>>>

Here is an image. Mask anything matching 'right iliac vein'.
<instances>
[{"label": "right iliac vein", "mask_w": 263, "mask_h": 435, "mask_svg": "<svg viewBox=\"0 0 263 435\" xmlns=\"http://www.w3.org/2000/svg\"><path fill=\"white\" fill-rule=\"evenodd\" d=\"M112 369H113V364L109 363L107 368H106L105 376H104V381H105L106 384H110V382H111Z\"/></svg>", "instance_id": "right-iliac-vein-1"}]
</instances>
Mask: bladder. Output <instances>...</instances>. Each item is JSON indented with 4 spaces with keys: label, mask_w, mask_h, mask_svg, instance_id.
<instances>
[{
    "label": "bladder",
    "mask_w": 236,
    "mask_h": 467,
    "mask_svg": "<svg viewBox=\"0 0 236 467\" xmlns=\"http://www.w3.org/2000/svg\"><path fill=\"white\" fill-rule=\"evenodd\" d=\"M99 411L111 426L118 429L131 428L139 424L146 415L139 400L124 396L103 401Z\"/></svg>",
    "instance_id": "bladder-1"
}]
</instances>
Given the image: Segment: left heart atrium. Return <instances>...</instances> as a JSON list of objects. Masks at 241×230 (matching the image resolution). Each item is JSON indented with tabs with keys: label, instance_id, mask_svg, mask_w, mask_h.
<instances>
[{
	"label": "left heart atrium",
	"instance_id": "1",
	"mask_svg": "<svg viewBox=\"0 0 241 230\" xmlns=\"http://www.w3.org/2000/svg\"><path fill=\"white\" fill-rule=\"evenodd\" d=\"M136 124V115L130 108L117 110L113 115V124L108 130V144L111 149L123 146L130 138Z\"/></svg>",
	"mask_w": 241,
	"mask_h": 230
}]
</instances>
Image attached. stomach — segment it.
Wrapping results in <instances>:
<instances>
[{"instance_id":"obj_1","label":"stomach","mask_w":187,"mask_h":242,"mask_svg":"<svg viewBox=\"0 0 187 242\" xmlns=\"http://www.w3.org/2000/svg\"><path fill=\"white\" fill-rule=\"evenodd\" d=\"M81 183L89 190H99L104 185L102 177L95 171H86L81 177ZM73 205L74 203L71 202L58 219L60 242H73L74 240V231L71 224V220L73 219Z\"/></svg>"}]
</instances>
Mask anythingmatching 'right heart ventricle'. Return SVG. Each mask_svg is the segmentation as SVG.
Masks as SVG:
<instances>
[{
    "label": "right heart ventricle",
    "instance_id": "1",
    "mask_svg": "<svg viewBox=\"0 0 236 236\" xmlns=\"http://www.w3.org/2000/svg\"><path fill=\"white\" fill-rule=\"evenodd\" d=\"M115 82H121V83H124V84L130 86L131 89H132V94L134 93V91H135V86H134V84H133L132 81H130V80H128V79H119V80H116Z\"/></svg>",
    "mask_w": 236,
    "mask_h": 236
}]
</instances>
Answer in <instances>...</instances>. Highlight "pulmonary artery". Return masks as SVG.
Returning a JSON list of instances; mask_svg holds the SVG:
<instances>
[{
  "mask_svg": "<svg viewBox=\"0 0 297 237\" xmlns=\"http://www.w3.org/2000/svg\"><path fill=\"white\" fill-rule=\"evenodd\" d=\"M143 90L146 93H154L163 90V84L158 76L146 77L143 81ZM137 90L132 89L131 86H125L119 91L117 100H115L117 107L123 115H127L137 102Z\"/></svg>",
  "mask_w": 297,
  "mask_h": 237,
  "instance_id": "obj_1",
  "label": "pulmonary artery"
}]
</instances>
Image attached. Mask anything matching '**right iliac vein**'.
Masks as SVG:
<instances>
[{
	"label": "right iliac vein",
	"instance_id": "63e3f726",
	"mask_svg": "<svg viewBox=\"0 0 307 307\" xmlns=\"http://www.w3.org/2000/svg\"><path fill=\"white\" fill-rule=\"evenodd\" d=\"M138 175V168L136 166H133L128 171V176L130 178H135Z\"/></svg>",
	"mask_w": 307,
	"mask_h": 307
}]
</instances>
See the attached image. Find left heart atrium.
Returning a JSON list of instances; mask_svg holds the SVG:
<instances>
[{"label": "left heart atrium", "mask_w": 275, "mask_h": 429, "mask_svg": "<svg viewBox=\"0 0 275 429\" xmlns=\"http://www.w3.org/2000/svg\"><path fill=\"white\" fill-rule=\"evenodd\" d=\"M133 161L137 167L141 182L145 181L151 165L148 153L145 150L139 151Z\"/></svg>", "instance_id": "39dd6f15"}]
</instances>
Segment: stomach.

<<<

■ WORK INSTRUCTION
Repeat the material above exactly.

■ ANSWER FOR THE TASK
Here is an image. Mask anything matching 'right iliac vein'.
<instances>
[{"label": "right iliac vein", "mask_w": 263, "mask_h": 435, "mask_svg": "<svg viewBox=\"0 0 263 435\" xmlns=\"http://www.w3.org/2000/svg\"><path fill=\"white\" fill-rule=\"evenodd\" d=\"M112 369H113V364L109 363L107 368H106L105 376H104V381H105L106 384H110V382H111Z\"/></svg>", "instance_id": "right-iliac-vein-1"}]
</instances>
Mask: bladder. Output <instances>...</instances>. Each item is JSON indented with 4 spaces with keys: label, mask_w, mask_h, mask_svg, instance_id.
<instances>
[{
    "label": "bladder",
    "mask_w": 236,
    "mask_h": 467,
    "mask_svg": "<svg viewBox=\"0 0 236 467\" xmlns=\"http://www.w3.org/2000/svg\"><path fill=\"white\" fill-rule=\"evenodd\" d=\"M99 411L111 426L118 429L131 428L139 424L146 415L139 400L124 396L103 401Z\"/></svg>",
    "instance_id": "bladder-1"
}]
</instances>
Given the image: Segment: left heart atrium. Return <instances>...</instances> as a JSON list of objects. Masks at 241×230 (matching the image resolution). Each item is JSON indented with tabs with keys: label, instance_id, mask_svg, mask_w, mask_h.
<instances>
[{
	"label": "left heart atrium",
	"instance_id": "1",
	"mask_svg": "<svg viewBox=\"0 0 241 230\" xmlns=\"http://www.w3.org/2000/svg\"><path fill=\"white\" fill-rule=\"evenodd\" d=\"M136 124V115L130 108L117 110L113 115V124L108 130V144L111 149L123 146L130 138Z\"/></svg>",
	"mask_w": 241,
	"mask_h": 230
}]
</instances>
Image attached. stomach — segment it.
Wrapping results in <instances>:
<instances>
[{"instance_id":"obj_1","label":"stomach","mask_w":187,"mask_h":242,"mask_svg":"<svg viewBox=\"0 0 187 242\" xmlns=\"http://www.w3.org/2000/svg\"><path fill=\"white\" fill-rule=\"evenodd\" d=\"M81 183L89 190H99L104 185L102 177L95 171H86L81 177ZM73 205L74 203L71 202L58 219L60 242H73L74 240V231L71 224V220L73 219Z\"/></svg>"}]
</instances>
Mask anythingmatching 'right heart ventricle'. Return SVG. Each mask_svg is the segmentation as SVG.
Masks as SVG:
<instances>
[{
    "label": "right heart ventricle",
    "instance_id": "1",
    "mask_svg": "<svg viewBox=\"0 0 236 236\" xmlns=\"http://www.w3.org/2000/svg\"><path fill=\"white\" fill-rule=\"evenodd\" d=\"M115 82H121V83H124V84L130 86L131 89H132V94L134 93V91H135V86H134V84H133L132 81H130V80H128V79H119V80H116Z\"/></svg>",
    "mask_w": 236,
    "mask_h": 236
}]
</instances>
Answer in <instances>...</instances>. Highlight "pulmonary artery". Return masks as SVG.
Returning a JSON list of instances; mask_svg holds the SVG:
<instances>
[{
  "mask_svg": "<svg viewBox=\"0 0 297 237\" xmlns=\"http://www.w3.org/2000/svg\"><path fill=\"white\" fill-rule=\"evenodd\" d=\"M143 90L146 93H154L163 90V84L158 76L146 77L143 81ZM137 90L132 89L131 86H125L119 91L117 100H115L117 107L123 115H127L137 102Z\"/></svg>",
  "mask_w": 297,
  "mask_h": 237,
  "instance_id": "obj_1",
  "label": "pulmonary artery"
}]
</instances>
Image attached. Mask anything matching '**right iliac vein**'.
Masks as SVG:
<instances>
[{
	"label": "right iliac vein",
	"instance_id": "63e3f726",
	"mask_svg": "<svg viewBox=\"0 0 307 307\" xmlns=\"http://www.w3.org/2000/svg\"><path fill=\"white\" fill-rule=\"evenodd\" d=\"M138 175V168L136 166H133L128 171V176L130 178H135Z\"/></svg>",
	"mask_w": 307,
	"mask_h": 307
}]
</instances>
See the attached image. Find left heart atrium.
Returning a JSON list of instances; mask_svg holds the SVG:
<instances>
[{"label": "left heart atrium", "mask_w": 275, "mask_h": 429, "mask_svg": "<svg viewBox=\"0 0 275 429\" xmlns=\"http://www.w3.org/2000/svg\"><path fill=\"white\" fill-rule=\"evenodd\" d=\"M133 161L137 167L141 182L145 181L151 165L148 153L145 150L139 151Z\"/></svg>", "instance_id": "39dd6f15"}]
</instances>
Segment: stomach.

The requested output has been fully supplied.